Let’s look at the options. My brother-in law is a nuclear engineer. I used to go down and visit my sister in Dunbar when she had kids and they both worked in the plant. Torness capacity is 1300 MW.  It opened in 1988. All the other power plants in Scotland provide MW power in hundreds not thousands of MW.

Longannet was literally built on coal. Coal powered the industrial revolution. Not oil or gas. Coal. During the Second World War coal was so important that men were directed into army, navy, air force and coal mines. Jimmy Saville modelled himself as being a Bevan boy. Coal miners were hard men.

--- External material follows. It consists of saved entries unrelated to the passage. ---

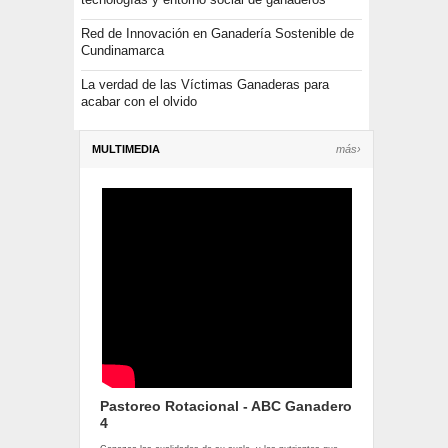
Red de Innovación en Ganadería Sostenible de
Cundinamarca
La verdad de las Víctimas Ganaderas para
acabar con el olvido
MULTIMEDIA
más›
Pastoreo Rotacional - ABC Ganadero
4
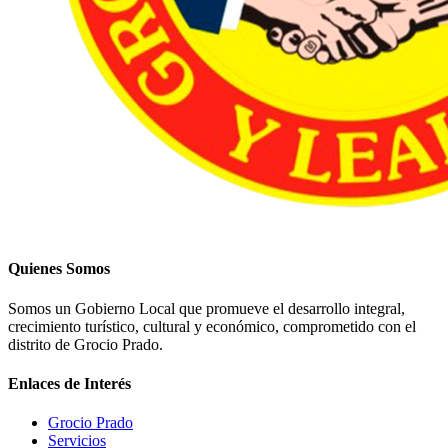
Quienes Somos
Somos un Gobierno Local que promueve el desarrollo integral,
crecimiento turístico, cultural y económico, comprometido con el
distrito de Grocio Prado.
Enlaces de Interés
Grocio Prado
Servicios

Life was hard, brutal and short.  In my recent review of Red Dust Road Jackie Kay mentioned that (I think it was) her dad’s brother a miner in Fife got buried in landfill and had to get dug out. George Orwell in The Road to Wigan Pier goes down a pit. This is the 1930s, but his descriptions of getting to the coal face, which could take an hour and half of cracked head and crawling in insufferable heat, blindness, dampness and putrid air could have come straight from Zola’s Germinal of the 1850s French coal fields and the wages, as in the novel, were subsistence level. No more, no less. Workers had to live, but each mining office had an official stamp which they frequently used, to save time, because miners died every day.

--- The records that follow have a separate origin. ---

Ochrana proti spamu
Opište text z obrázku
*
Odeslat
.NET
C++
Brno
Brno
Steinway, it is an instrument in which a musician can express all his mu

Miners really were in it together and this sense of solidarity translated into union leaders that wanted a fair share for those that produced the society we now live in. In the 1960s and 1970s coal miners were the aristocracy of the working class.  Their fathers and fathers before them may not have been paid a living wage, but their unions made sure that they were as well paid as school teachers. Up until the 1990s Britain was reliant on coal for its power stations.

Bankers didn’t hold the country to ransom, because of course nice middle-class men would never do that sort of thing. Whereas miners produced coal that powered the country, bankers produced esoteric algorithms and ways of moving money from A to B so that their increasing share of C and D was moved into their accounts. When bankers weren’t doing that they were producing bespoke ways of moving cash out of the country to avoid taxation. Cheating isn’t cheating when dealing with billlions as the HSBC scandal shows and not for the first time. Government of course being a bad thing and being caught and facing a fine, well nobody died, nobody hurt.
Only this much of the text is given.